Sa série terminée sur un long soupir, la réceptionniste se leva mollement, passa la porte du bureau et revint en traînant les pieds.
- Elle vous attend.
La pièce était sobre : murs blancs, mobilier bois clair, rideaux couleur sable. Sur les murs, des photos aériennes de Ploudévennec à marée haute, à marée basse, à mi-marée, sous le soleil, dans la brume. Quelques affiches touristiques complétaient l’ambiance : "Championnat du Monde du Kouign Amann de Ploudévennec", "Conserverie de Ploudévennec : un trésor dans chaque boîte"....
Dans un coin, un cadre posé au sol prenait la poussière : “Élue la maire la plus honnête de Bretagne – Bretons Magazine, 2022”.

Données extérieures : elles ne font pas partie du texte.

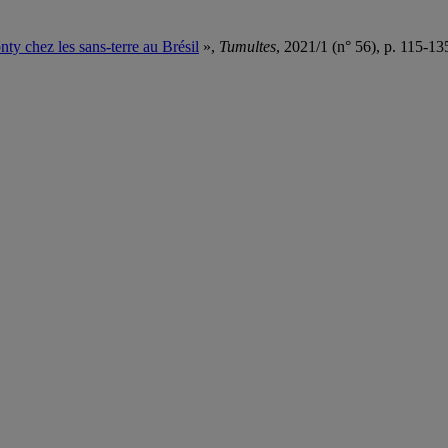
ty chez les sans-terre au Brésil
»,
Tumultes
, 2021/1 (n° 56), p. 115-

“Réelle modestie, ou humilité feinte ? “ se demanda Morvan.
Derrière un large bureau épuré où trônait une photo de sa famille, Anne le Quellec releva la tête d’un épais dossier.
Elle portait un tailleur impeccable et une broche discrète en forme de triskell
— On vient pour parler de M. Véron.
Le sourire de la maire se figea net.
— Ah, lui ! C’est pas trop tôt ! Si vous aviez agi à temps, il ne serait peut-être pas mort !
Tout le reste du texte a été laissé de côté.